Recorded data
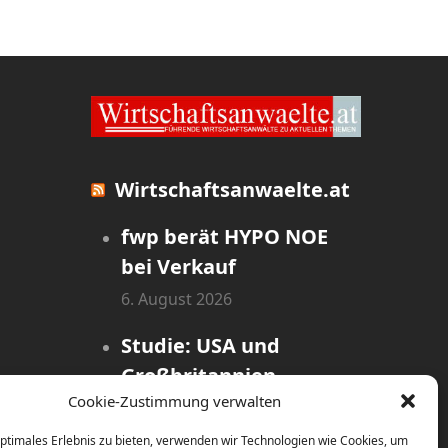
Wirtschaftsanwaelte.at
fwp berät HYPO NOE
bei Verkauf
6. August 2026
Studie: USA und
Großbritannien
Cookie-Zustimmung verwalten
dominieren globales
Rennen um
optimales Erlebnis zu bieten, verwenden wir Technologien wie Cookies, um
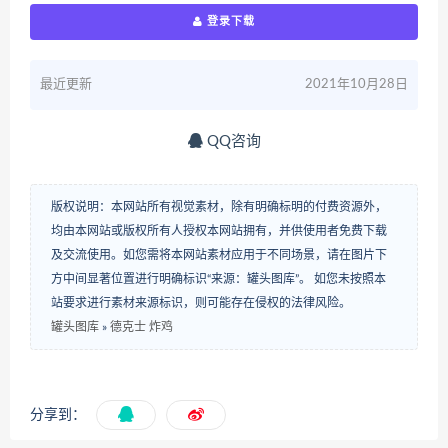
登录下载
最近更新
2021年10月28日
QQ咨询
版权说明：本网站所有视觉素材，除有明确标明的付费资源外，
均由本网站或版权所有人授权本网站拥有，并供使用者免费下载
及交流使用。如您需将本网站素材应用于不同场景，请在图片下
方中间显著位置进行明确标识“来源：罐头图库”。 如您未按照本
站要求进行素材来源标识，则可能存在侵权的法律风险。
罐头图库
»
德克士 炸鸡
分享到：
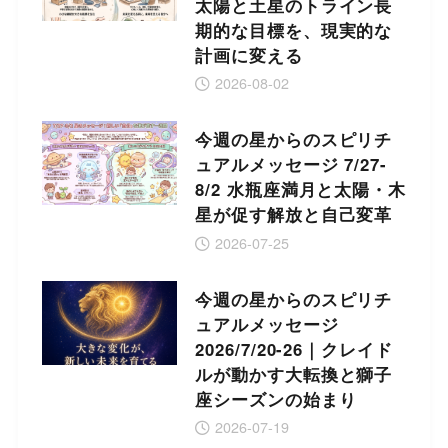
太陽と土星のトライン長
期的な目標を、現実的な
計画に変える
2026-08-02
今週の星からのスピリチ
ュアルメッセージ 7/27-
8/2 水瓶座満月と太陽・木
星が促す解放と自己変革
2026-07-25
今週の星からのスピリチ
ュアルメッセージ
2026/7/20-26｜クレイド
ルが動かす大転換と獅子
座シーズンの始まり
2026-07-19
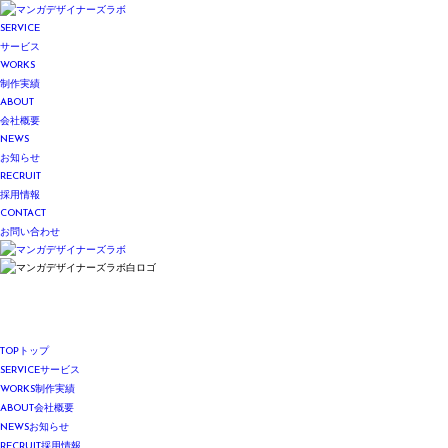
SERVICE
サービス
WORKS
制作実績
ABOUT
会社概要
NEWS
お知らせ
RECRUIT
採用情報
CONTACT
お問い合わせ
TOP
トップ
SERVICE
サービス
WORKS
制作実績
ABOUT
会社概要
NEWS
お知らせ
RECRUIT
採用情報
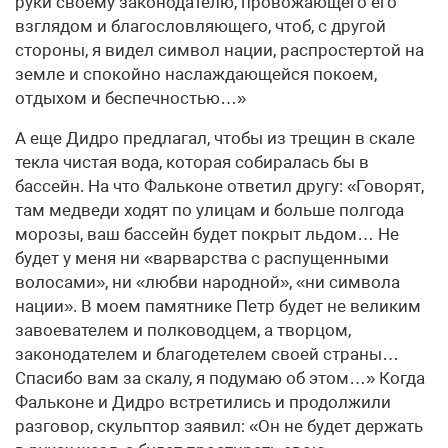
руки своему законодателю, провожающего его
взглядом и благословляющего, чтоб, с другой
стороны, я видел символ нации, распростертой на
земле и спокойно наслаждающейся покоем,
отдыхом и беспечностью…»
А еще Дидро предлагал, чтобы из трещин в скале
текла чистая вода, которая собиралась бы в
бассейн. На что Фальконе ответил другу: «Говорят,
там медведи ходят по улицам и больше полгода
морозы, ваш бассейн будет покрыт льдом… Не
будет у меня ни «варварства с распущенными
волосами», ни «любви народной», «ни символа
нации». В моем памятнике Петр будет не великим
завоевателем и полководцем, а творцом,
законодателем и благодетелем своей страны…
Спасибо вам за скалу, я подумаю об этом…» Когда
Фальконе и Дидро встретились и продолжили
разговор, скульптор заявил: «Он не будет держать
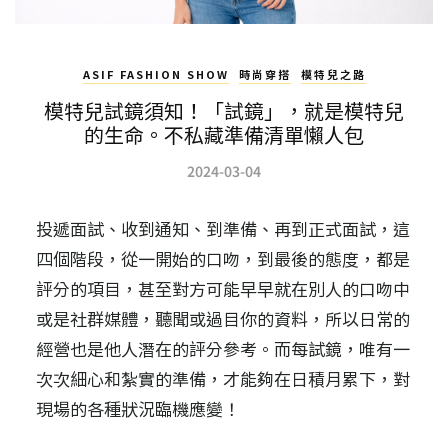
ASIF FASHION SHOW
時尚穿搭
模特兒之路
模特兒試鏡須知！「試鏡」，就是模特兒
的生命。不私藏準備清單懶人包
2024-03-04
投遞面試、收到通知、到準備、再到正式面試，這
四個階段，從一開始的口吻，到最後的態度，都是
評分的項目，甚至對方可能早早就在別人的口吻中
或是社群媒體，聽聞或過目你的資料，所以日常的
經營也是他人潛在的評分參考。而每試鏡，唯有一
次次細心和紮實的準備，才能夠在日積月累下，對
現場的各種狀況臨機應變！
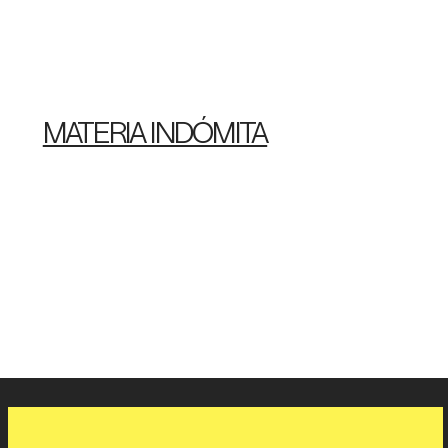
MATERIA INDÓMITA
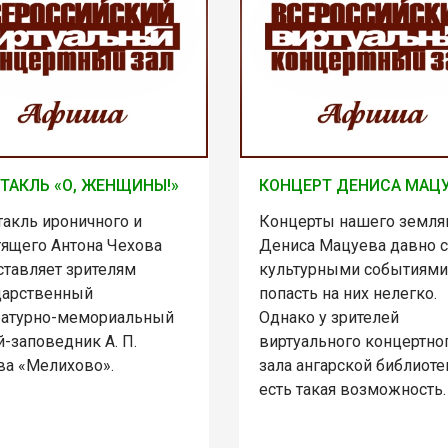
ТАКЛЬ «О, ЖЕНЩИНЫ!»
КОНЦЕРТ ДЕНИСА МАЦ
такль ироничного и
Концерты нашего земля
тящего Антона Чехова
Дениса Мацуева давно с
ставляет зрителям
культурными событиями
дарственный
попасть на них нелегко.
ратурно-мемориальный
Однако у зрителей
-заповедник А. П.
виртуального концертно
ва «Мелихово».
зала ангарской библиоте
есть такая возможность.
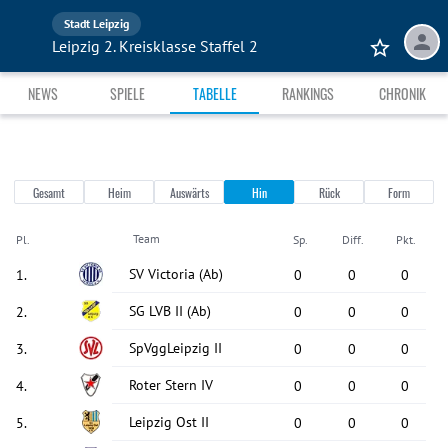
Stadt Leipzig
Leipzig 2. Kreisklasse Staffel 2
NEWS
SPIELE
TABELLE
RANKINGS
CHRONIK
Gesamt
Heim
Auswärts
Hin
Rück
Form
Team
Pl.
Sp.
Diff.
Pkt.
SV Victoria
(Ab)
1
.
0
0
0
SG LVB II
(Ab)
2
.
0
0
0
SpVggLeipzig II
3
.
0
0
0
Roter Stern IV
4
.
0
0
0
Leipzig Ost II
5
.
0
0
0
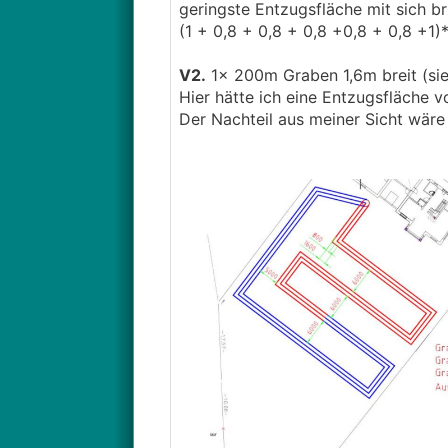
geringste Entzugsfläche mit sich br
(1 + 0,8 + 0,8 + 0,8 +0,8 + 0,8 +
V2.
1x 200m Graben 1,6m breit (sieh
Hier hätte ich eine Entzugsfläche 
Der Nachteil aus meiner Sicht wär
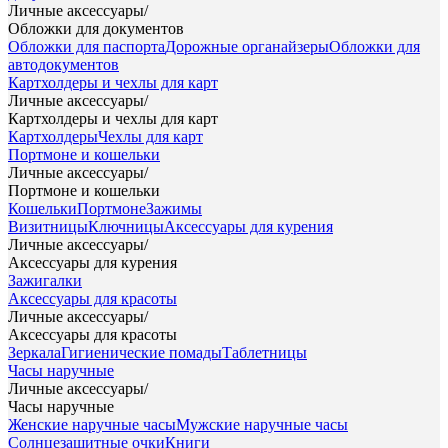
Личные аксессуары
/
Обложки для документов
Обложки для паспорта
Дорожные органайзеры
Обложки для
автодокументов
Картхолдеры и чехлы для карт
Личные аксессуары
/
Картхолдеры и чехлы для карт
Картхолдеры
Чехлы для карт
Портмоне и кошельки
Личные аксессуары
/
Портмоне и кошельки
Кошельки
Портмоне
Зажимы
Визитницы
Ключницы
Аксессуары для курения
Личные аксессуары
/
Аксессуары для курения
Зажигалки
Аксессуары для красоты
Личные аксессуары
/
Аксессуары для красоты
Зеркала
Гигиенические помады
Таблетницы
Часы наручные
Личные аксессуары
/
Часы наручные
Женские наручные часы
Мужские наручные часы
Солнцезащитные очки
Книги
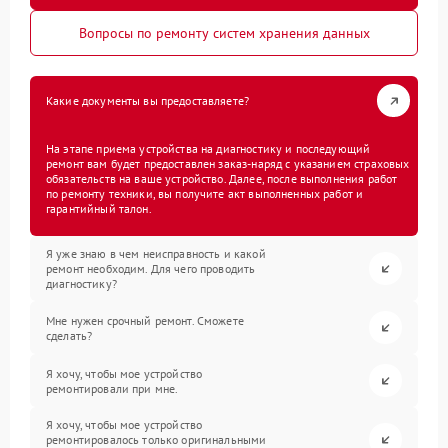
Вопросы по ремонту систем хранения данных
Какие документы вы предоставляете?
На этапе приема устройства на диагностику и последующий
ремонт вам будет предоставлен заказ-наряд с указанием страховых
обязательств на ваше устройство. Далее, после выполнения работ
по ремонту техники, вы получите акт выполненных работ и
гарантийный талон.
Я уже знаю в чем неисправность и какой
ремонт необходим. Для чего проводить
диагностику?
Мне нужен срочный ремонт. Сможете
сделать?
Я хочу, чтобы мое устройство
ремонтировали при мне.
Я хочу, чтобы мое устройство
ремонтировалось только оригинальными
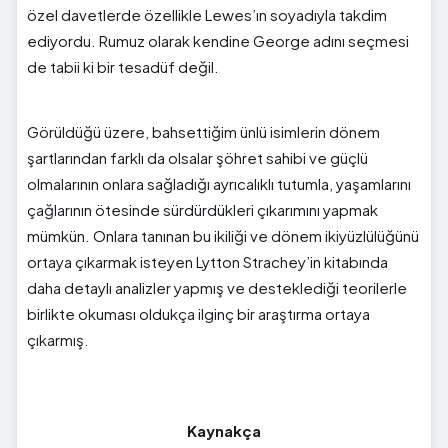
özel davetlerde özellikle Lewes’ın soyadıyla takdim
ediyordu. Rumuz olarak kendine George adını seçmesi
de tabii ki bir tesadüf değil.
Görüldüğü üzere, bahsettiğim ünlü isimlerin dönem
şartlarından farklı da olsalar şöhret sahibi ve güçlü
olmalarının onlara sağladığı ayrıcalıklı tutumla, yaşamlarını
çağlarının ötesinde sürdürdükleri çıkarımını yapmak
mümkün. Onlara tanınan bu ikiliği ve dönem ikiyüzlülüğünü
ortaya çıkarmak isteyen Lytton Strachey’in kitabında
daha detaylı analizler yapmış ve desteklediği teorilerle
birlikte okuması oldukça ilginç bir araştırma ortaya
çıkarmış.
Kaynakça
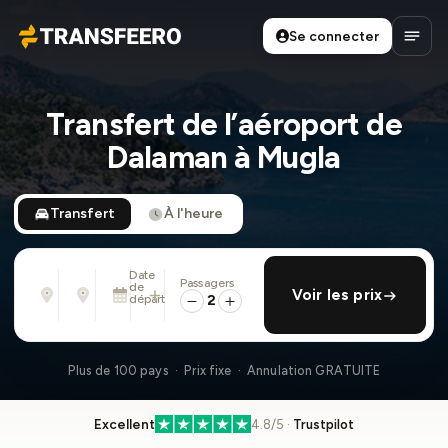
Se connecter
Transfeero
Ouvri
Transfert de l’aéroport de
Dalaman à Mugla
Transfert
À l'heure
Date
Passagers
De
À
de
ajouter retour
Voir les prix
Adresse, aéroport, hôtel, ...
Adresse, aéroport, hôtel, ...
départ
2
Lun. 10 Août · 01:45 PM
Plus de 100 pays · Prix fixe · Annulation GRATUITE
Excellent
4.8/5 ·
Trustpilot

Task:
The expected output is every entry above, character for character, with no pictures.

Exercise output:
Wirtschaftsanwaelte.at
fwp berät HYPO NOE
bei Verkauf
6. August 2026
Studie: USA und
Großbritannien
Cookie-Zustimmung verwalten
dominieren globales
Rennen um
optimales Erlebnis zu bieten, verwenden wir Technologien wie Cookies, um
登录下载
最近更新
2021年10月28日
QQ咨询
版权说明：本网站所有视觉素材，除有明确标明的付费资源外，
均由本网站或版权所有人授权本网站拥有，并供使用者免费下载
及交流使用。如您需将本网站素材应用于不同场景，请在图片下
方中间显著位置进行明确标识“来源：罐头图库”。 如您未按照本
站要求进行素材来源标识，则可能存在侵权的法律风险。
罐头图库
»
德克士 炸鸡
分享到：
太陽と土星のトライン長
期的な目標を、現実的な
計画に変える
2026-08-02
今週の星からのスピリチ
ュアルメッセージ 7/27-
8/2 水瓶座満月と太陽・木
星が促す解放と自己変革
2026-07-25
今週の星からのスピリチ
ュアルメッセージ
2026/7/20-26｜クレイド
ルが動かす大転換と獅子
座シーズンの始まり
2026-07-19
SERVICE
サービス
WORKS
制作実績
ABOUT
会社概要
NEWS
お知らせ
RECRUIT
採用情報
CONTACT
お問い合わせ
TOP
トップ
SERVICE
サービス
WORKS
制作実績
ABOUT
会社概要
NEWS
お知らせ
RECRUIT
採用情報
руки своему законодателю, провожающего его
взглядом и благословляющего, чтоб, с другой
стороны, я видел символ нации, распростертой на
земле и спокойно наслаждающейся покоем,
отдыхом и беспечностью…»
А еще Дидро предлагал, чтобы из трещин в скале
текла чистая вода, которая собиралась бы в
бассейн. На что Фальконе ответил другу: «Говорят,
там медведи ходят по улицам и больше полгода
морозы, ваш бассейн будет покрыт льдом… Не
будет у меня ни «варварства с распущенными
волосами», ни «любви народной», «ни символа
нации». В моем памятнике Петр будет не великим
завоевателем и полководцем, а творцом,
законодателем и благодетелем своей страны…
Спасибо вам за скалу, я подумаю об этом…» Когда
Фальконе и Дидро встретились и продолжили
разговор, скульптор заявил: «Он не будет держать
ASIF FASHION SHOW
時尚穿搭
模特兒之路
模特兒試鏡須知！「試鏡」，就是模特兒
的生命。不私藏準備清單懶人包
2024-03-04
投遞面試、收到通知、到準備、再到正式面試，這
四個階段，從一開始的口吻，到最後的態度，都是
評分的項目，甚至對方可能早早就在別人的口吻中
或是社群媒體，聽聞或過目你的資料，所以日常的
經營也是他人潛在的評分參考。而每試鏡，唯有一
次次細心和紮實的準備，才能夠在日積月累下，對
現場的各種狀況臨機應變！
MATERIA INDÓMITA
ТАКЛЬ «О, ЖЕНЩИНЫ!»
КОНЦЕРТ ДЕНИСА МАЦ
такль ироничного и
Концерты нашего земля
тящего Антона Чехова
Дениса Мацуева давно с
ставляет зрителям
культурными событиями
дарственный
попасть на них нелегко.
ратурно-мемориальный
Однако у зрителей
-заповедник А. П.
виртуального концертно
ва «Мелихово».
зала ангарской библиоте
есть такая возможность.
Stadt Leipzig
Leipzig 2. Kreisklasse Staffel 2
NEWS
SPIELE
TABELLE
RANKINGS
CHRONIK
Gesamt
Heim
Auswärts
Hin
Rück
Form
Team
Pl.
Sp.
Diff.
Pkt.
SV Victoria
(Ab)
1
.
0
0
0
SG LVB II
(Ab)
2
.
0
0
0
SpVggLeipzig II
3
.
0
0
0
Roter Stern IV
4
.
0
0
0
Leipzig Ost II
5
.
0
0
0
geringste Entzugsfläche mit sich br
(1 + 0,8 + 0,8 + 0,8 +0,8 + 0,8 +
V2.
1x 200m Graben 1,6m breit (sieh
Hier hätte ich eine Entzugsfläche 
Der Nachteil aus meiner Sicht wär
Личные аксессуары
/
Обложки для документов
Обложки для паспорта
Дорожные органайзеры
Обложки для
автодокументов
Картхолдеры и чехлы для карт
Личные аксессуары
/
Картхолдеры и чехлы для карт
Картхолдеры
Чехлы для карт
Портмоне и кошельки
Личные аксессуары
/
Портмоне и кошельки
Кошельки
Портмоне
Зажимы
Визитницы
Ключницы
Аксессуары для курения
Личные аксессуары
/
Аксессуары для курения
Зажигалки
Аксессуары для красоты
Личные аксессуары
/
Аксессуары для красоты
Зеркала
Гигиенические помады
Таблетницы
Часы наручные
Личные аксессуары
/
Часы наручные
Женские наручные часы
Мужские наручные часы
Солнцезащитные очки
Книги
Вопросы по ремонту систем хранения данных
Какие документы вы предоставляете?
На этапе приема устройства на диагностику и последующий
ремонт вам будет предоставлен заказ-наряд с указанием страховых
обязательств на ваше устройство. Далее, после выполнения работ
по ремонту техники, вы получите акт выполненных работ и
гарантийный талон.
Я уже знаю в чем неисправность и какой
ремонт необходим. Для чего проводить
диагностику?
Мне нужен срочный ремонт. Сможете
сделать?
Я хочу, чтобы мое устройство
ремонтировали при мне.
Я хочу, чтобы мое устройство
ремонтировалось только оригинальными
özel davetlerde özellikle Lewes’ın soyadıyla takdim
ediyordu. Rumuz olarak kendine George adını seçmesi
de tabii ki bir tesadüf değil.
Görüldüğü üzere, bahsettiğim ünlü isimlerin dönem
şartlarından farklı da olsalar şöhret sahibi ve güçlü
olmalarının onlara sağladığı ayrıcalıklı tutumla, yaşamlarını
çağlarının ötesinde sürdürdükleri çıkarımını yapmak
mümkün. Onlara tanınan bu ikiliği ve dönem ikiyüzlülüğünü
ortaya çıkarmak isteyen Lytton Strachey’in kitabında
daha detaylı analizler yapmış ve desteklediği teorilerle
birlikte okuması oldukça ilginç bir araştırma ortaya
çıkarmış.
Kaynakça
Se connecter
Transfeero
Ouvri
Transfert de l’aéroport de
Dalaman à Mugla
Transfert
À l'heure
Date
Passagers
De
À
de
ajouter retour
Voir les prix
Adresse, aéroport, hôtel, ...
Adresse, aéroport, hôtel, ...
départ
2
Lun. 10 Août · 01:45 PM
Plus de 100 pays · Prix fixe · Annulation GRATUITE
Excellent
4.8/5 ·
Trustpilot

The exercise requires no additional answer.